Exercise goal: Begin with the line below holding "Échos des togolais" and go on through the line holding "また、次回のご入場をお断りさせていただく場合があります。", duplicating each line exactly and leaving out pictures.

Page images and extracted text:
----

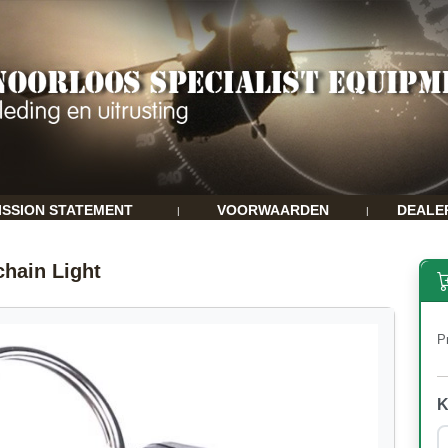
ISSION STATEMENT
VOORWAARDEN
DEALE
|
|
hain Light
Pr
K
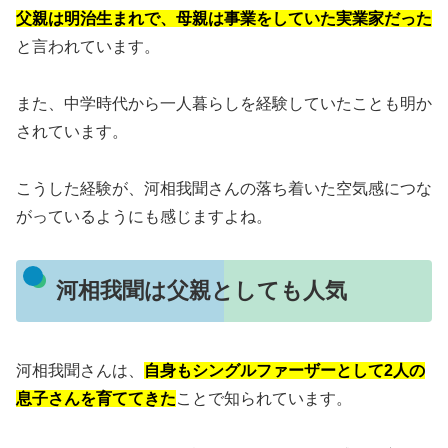
父親は明治生まれで、母親は事業をしていた実業家だった
と言われています。
また、中学時代から一人暮らしを経験していたことも明か
されています。
こうした経験が、河相我聞さんの落ち着いた空気感につな
がっているようにも感じますよね。
河相我聞は父親としても人気
河相我聞さんは、
自身もシングルファーザーとして2人の
息子さんを育ててきた
ことで知られています。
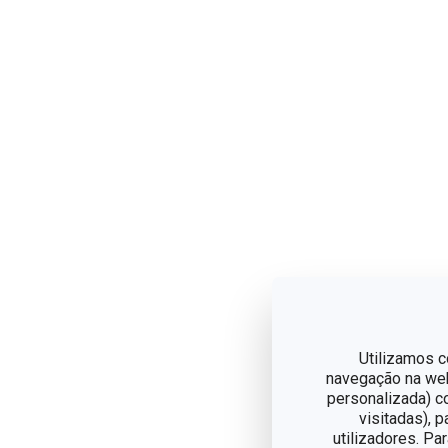
Utilizamos c
navegação na web,
personalizada) c
visitadas), 
utilizadores. Pa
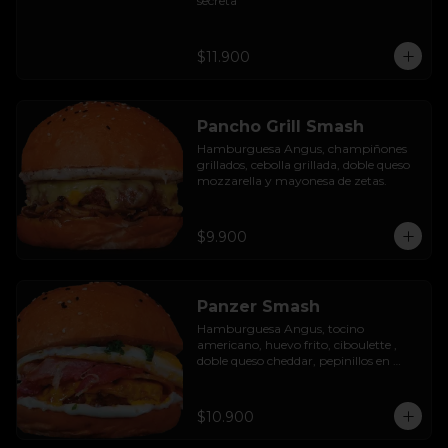
secreta
$11.900
Pancho Grill Smash
Hamburguesa Angus, champiñones 
grillados, cebolla grillada, doble queso 
mozzarella y mayonesa de zetas.
$9.900
Panzer Smash
Hamburguesa Angus, tocino 
americano, huevo frito, ciboulette , 
doble queso cheddar, pepinillos en 
rodaja y mayo casera.
$10.900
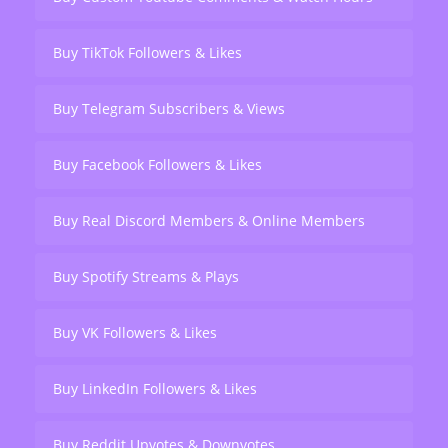
Buy TikTok Followers & Likes
Buy Telegram Subscribers & Views
Buy Facebook Followers & Likes
Buy Real Discord Members & Online Members
Buy Spotify Streams & Plays
Buy VK Followers & Likes
Buy LinkedIn Followers & Likes
Buy Reddit Upvotes & Downvotes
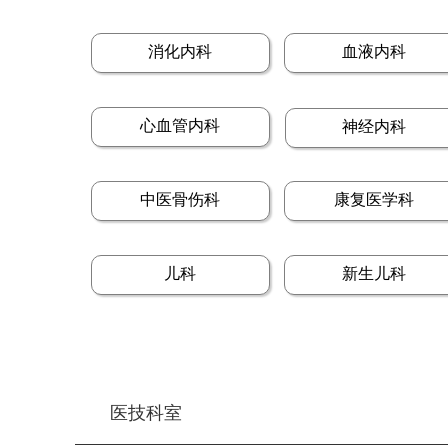
消化内科
血液内科
心血管内科
神经内科
中医骨伤科
康复医学科
儿科
新生儿科
医技科室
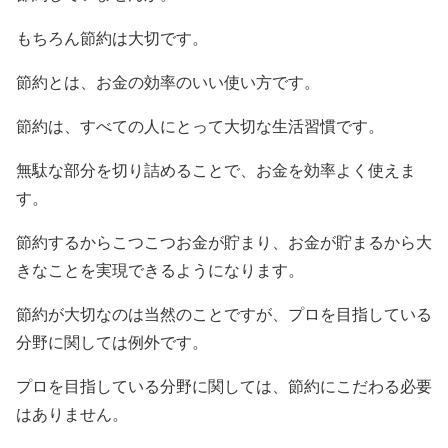
もちろん節約は大切です。
節約とは、お金の効率のいい使い方です。
節約は、すべての人にとって大切な生活習慣です。
無駄な部分を切り詰めることで、お金を効率よく使えま
す。
節約するからこつこつお金が貯まり、お金が貯まるから大
きなことを実現できるようになります。
節約が大切なのは当然のことですが、プロを目指している
分野に関しては例外です。
プロを目指している分野に関しては、節約にこだわる必要
はありません。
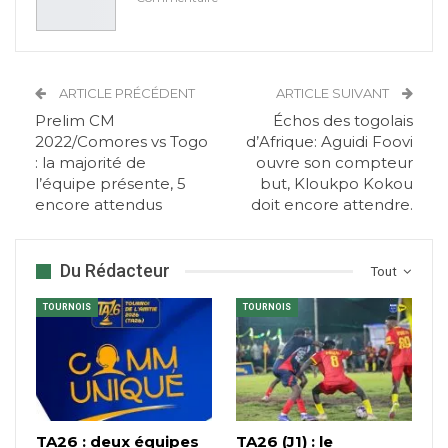
ARTICLE PRÉCÉDENT
ARTICLE SUIVANT
Prelim CM
Échos des togolais
2022/Comores vs Togo
d’Afrique: Aguidi Foovi
: la majorité de
ouvre son compteur
l’équipe présente, 5
but, Kloukpo Kokou
encore attendus
doit encore attendre.
Du Rédacteur
Tout
TOURNOIS
TOURNOIS
TA26 : deux équipes
TA26 (J1) : le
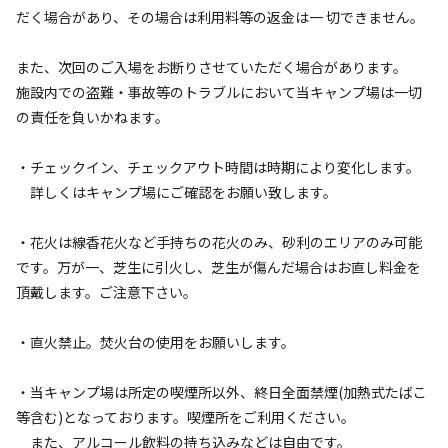
だく場合があり、その場合は利用料等の返金は一 切できません。
空き状況検索
また、次回のご入場をお断りさせていただく場合があります。
施設内での盗難・事故等のトラブルにおいて当キャンプ場は一切
利用タイプ
の責任を負いかねます。
宿泊
日帰り
・チェックイン、チェックアウト時間は時期により変化します。
チェックイン
チェックアウト
詳しくはキャンプ場にご確認をお願い致します。
利用人数
・花火は線香花火など手持ちの花火のみ、砂利のエリアのみ可能
です。万が一、芝生に引火し、芝生が傷んだ場合はお直し料金を
検索対象
頂戴します。ご注意下さい。
・直火禁止。焚火台の使用をお願いします。
検索
・当キャンプ場は所定の喫煙所以外、終日全面禁煙(加熱式たばこ
等含む)となっております。喫煙所をご利用ください。
また、アルコール飲料の持ち込みなどは自由です。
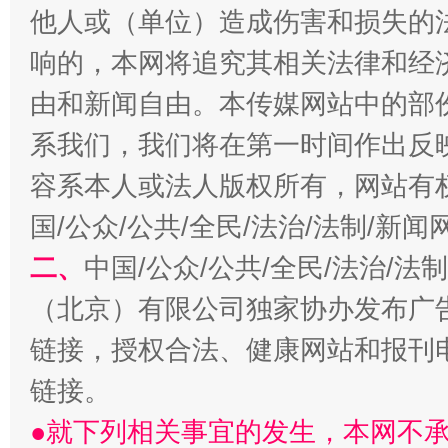
他人或（单位）造成伤害和损失的
响的，本网将追究其相关法律和经
由和新闻自由。本传媒网站中的部
系我们，我们将在第一时间作出反
容系本人或法人版权所有，网站有
国/公众/公共/全民/法治/法制/新
阿坝州三大球赛在茂县开幕
规模最
二、
中国/公众/公共/全民/法治/
（北京）有限公司独家协办发布广
链接，授权合法、健康网站和报刊
链接。
●就下列相关事宜的发生，本网不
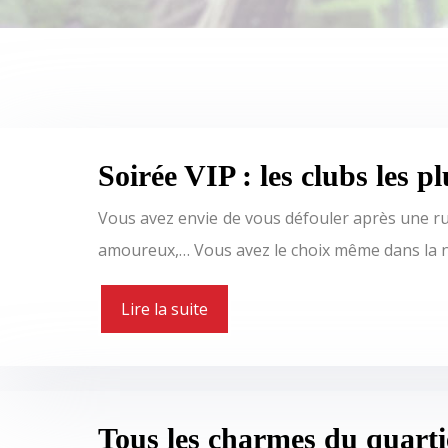
Soirée VIP : les clubs les p
Vous avez envie de vous défouler après une rud
amoureux,… Vous avez le choix même dans la n
Lire la suite
Tous les charmes du quarti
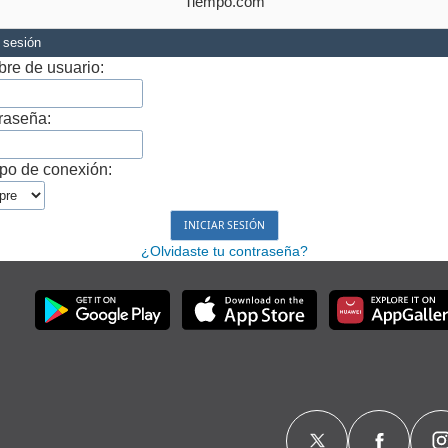
Tiempo.com
r sesión
re de usuario:
raseña:
po de conexión:
¿Olvidaste tu contraseña?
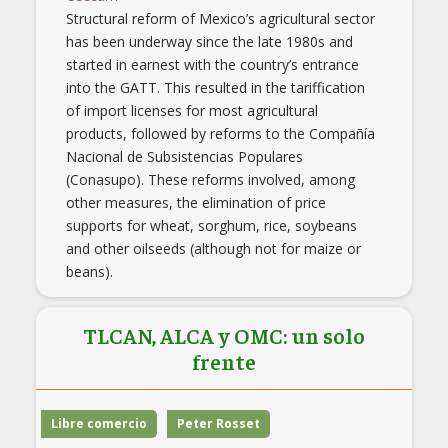
Structural reform of Mexico’s agricultural sector
has been underway since the late 1980s and
started in earnest with the country’s entrance
into the GATT. This resulted in the tariffication
of import licenses for most agricultural
products, followed by reforms to the Compañía
Nacional de Subsistencias Populares
(Conasupo). These reforms involved, among
other measures, the elimination of price
supports for wheat, sorghum, rice, soybeans
and other oilseeds (although not for maize or
beans).
TLCAN, ALCA y OMC: un solo
frente
Libre comercio
Peter Rosset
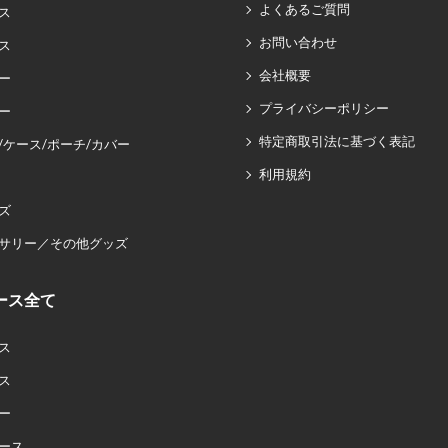
よくあるご質問
ス
お問い合わせ
ス
会社概要
ー
プライバシーポリシー
ー
特定商取引法に基づく表記
/ケース/ポーチ/カバー
利用規約
ズ
サリー／その他グッズ
ース全て
ス
ス
ー
ース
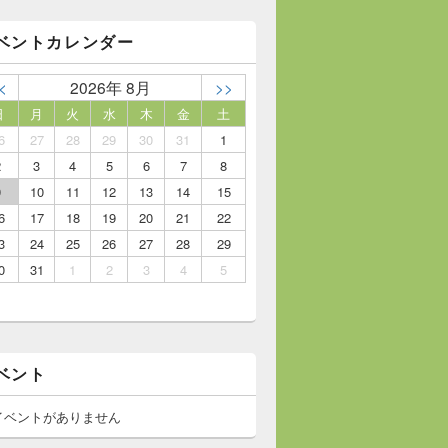
ベントカレンダー
<
2026年 8月
>>
日
月
火
水
木
金
土
6
27
28
29
30
31
1
2
3
4
5
6
7
8
9
10
11
12
13
14
15
6
17
18
19
20
21
22
3
24
25
26
27
28
29
0
31
1
2
3
4
5
ベント
イベントがありません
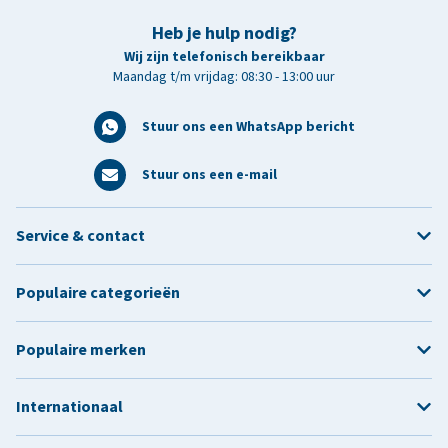
Heb je hulp nodig?
Wij zijn telefonisch bereikbaar
Maandag t/m vrijdag: 08:30 - 13:00 uur
Stuur ons een WhatsApp bericht
Stuur ons een e-mail
Service & contact
Populaire categorieën
Populaire merken
Internationaal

----

Task answer:
Échos des togolais
2022/Comores vs Togo
d’Afrique: Aguidi Foovi
: la majorité de
ouvre son compteur
l’équipe présente, 5
but, Kloukpo Kokou
encore attendus
doit encore attendre.
Du Rédacteur
Tout
TOURNOIS
TOURNOIS
TA26 : deux équipes
TA26 (J1) : le
だく場合があり、その場合は利用料等の返金は一 切できません。
空き状況検索
また、次回のご入場をお断りさせていただく場合があります。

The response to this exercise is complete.